What the task asks.
Please reproduce the lines of the records below from the one holding "the prophet (2 Samuel 11-12)." through the one holding "Evie & Justin", inclusive, skipping all pictures.
Segment Start: Excerpted data
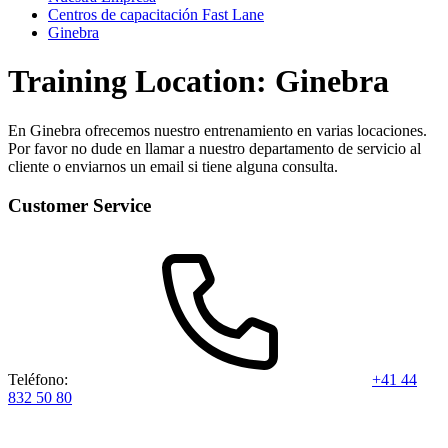
Centros de capacitación Fast Lane
Ginebra
Training Location: Ginebra
En Ginebra ofrecemos nuestro entrenamiento en varias locaciones.
Por favor no dude en llamar a nuestro departamento de servicio al
cliente o enviarnos un email si tiene alguna consulta.
Customer Service
Teléfono:
+41 44
832 50 80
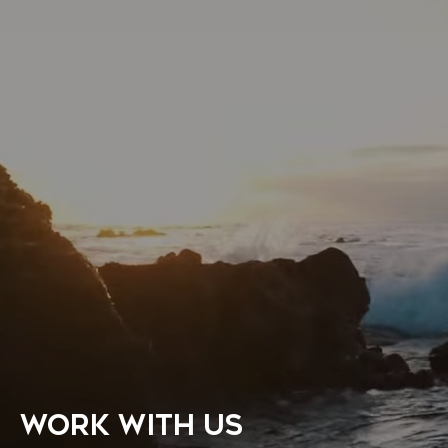
WORK WITH US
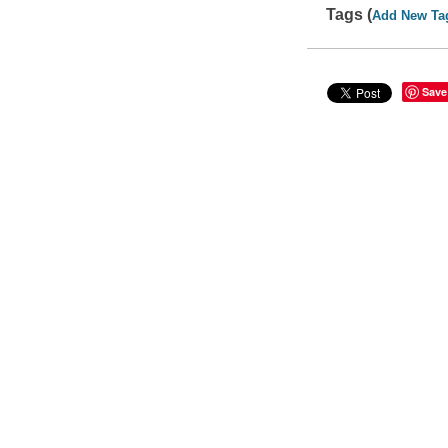
Tags (
Add New Ta
Save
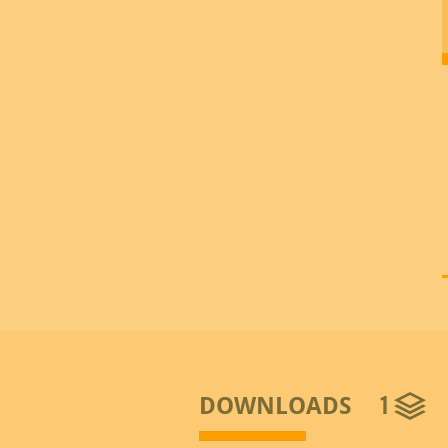
1
DOWNLOADS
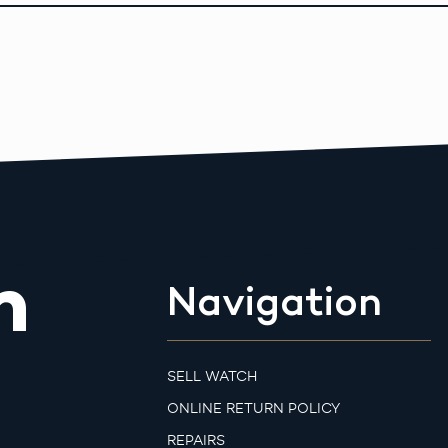
m
Navigation
SELL WATCH
ONLINE RETURN POLICY
REPAIRS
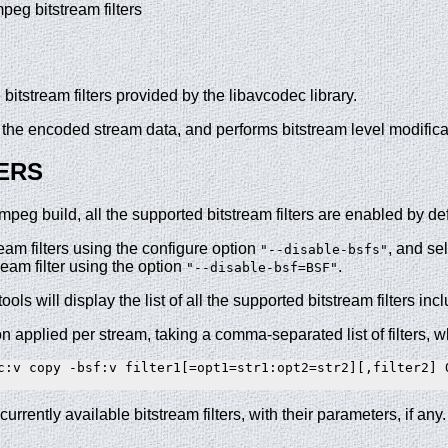
mpeg bitstream filters
itstream filters provided by the libavcodec library.
on the encoded stream data, and performs bitstream level modifi
ERS
g build, all the supported bitstream filters are enabled by defa
ream filters using the configure option
, and se
"--disable-bsfs"
ream filter using the option
.
"--disable-bsf=BSF"
 tools will display the list of all the supported bitstream filters inc
on applied per stream, taking a comma-separated list of filters, w
c:v copy -bsf:v filter1[=opt1=str1:opt2=str2][,filter2] O
currently available bitstream filters, with their parameters, if any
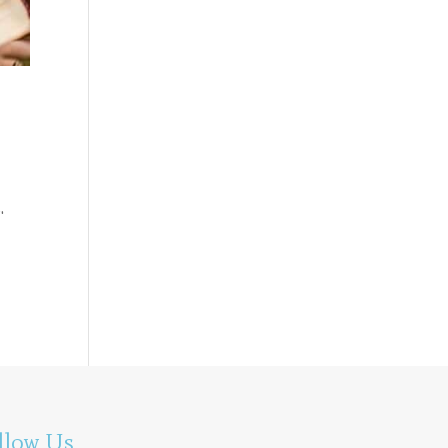
.
llow Us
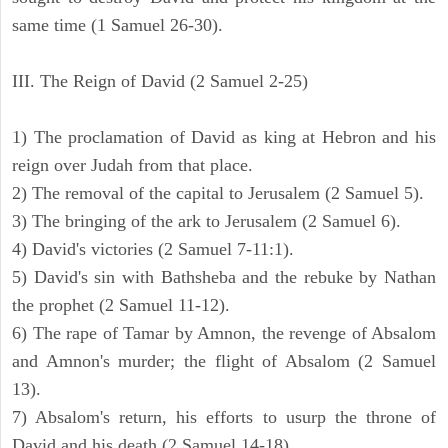
same time (1 Samuel 26-30).
III. The Reign of David (2 Samuel 2-25)
1) The proclamation of David as king at Hebron and his
reign over Judah from that place.
2) The removal of the capital to Jerusalem (2 Samuel 5).
3) The bringing of the ark to Jerusalem (2 Samuel 6).
4) David's victories (2 Samuel 7-11:1).
5) David's sin with Bathsheba and the rebuke by Nathan
the prophet (2 Samuel 11-12).
6) The rape of Tamar by Amnon, the revenge of Absalom
and Amnon's murder; the flight of Absalom (2 Samuel
13).
7) Absalom's return, his efforts to usurp the throne of
David and his death (2 Samuel 14-18).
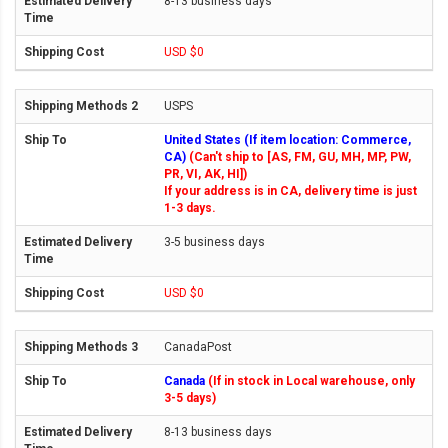
8-13 business days
USD $0
USPS
United States (If item location: Commerce,
CA)
(Can't ship to [AS, FM, GU, MH, MP, PW,
PR, VI, AK, HI])
If your address is in CA, delivery time is just
1-3 days.
3-5 business days
USD $0
CanadaPost
Canada
(If in stock in Local warehouse, only
3-5 days)
8-13 business days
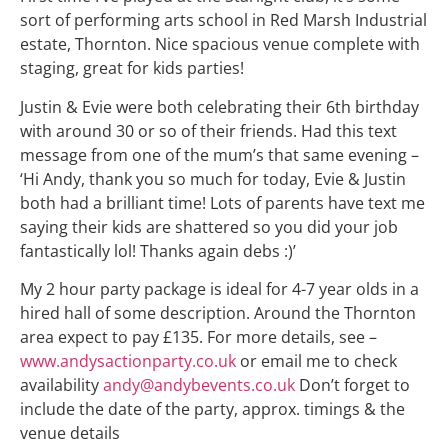
sort of performing arts school in Red Marsh Industrial
estate, Thornton. Nice spacious venue complete with
staging, great for kids parties!
Justin & Evie were both celebrating their 6th birthday
with around 30 or so of their friends. Had this text
message from one of the mum’s that same evening –
‘Hi Andy, thank you so much for today, Evie & Justin
both had a brilliant time! Lots of parents have text me
saying their kids are shattered so you did your job
fantastically lol! Thanks again debs :)’
My 2 hour party package is ideal for 4-7 year olds in a
hired hall of some description. Around the Thornton
area expect to pay £135. For more details, see –
www.andysactionparty.co.uk
or email me to check
availability
andy@andybevents.co.uk
Don’t forget to
include the date of the party, approx. timings & the
venue details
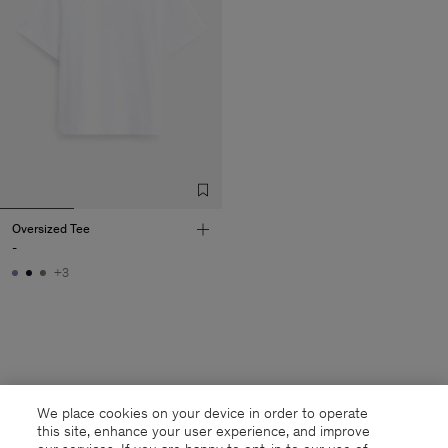
Oversized Tee
-
+3
We place cookies on your device in order to operate
this site, enhance your user experience, and improve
Segment End: Excerpted data
Result.
the prophet (2 Samuel 11-12).
6) The rape of Tamar by Amnon, the revenge of Absalom
and Amnon's murder; the flight of Absalom (2 Samuel
13).
7) Absalom's return, his efforts to usurp the throne of
David and his death (2 Samuel 14-18).
8-13 business days
USD $0
USPS
United States (If item location: Commerce,
CA)
(Can't ship to [AS, FM, GU, MH, MP, PW,
PR, VI, AK, HI])
If your address is in CA, delivery time is just
1-3 days.
3-5 business days
USD $0
CanadaPost
Canada
(If in stock in Local warehouse, only
3-5 days)
8-13 business days
sort of performing arts school in Red Marsh Industrial
estate, Thornton. Nice spacious venue complete with
staging, great for kids parties!
Justin & Evie were both celebrating their 6th birthday
with around 30 or so of their friends. Had this text
message from one of the mum’s that same evening –
‘Hi Andy, thank you so much for today, Evie & Justin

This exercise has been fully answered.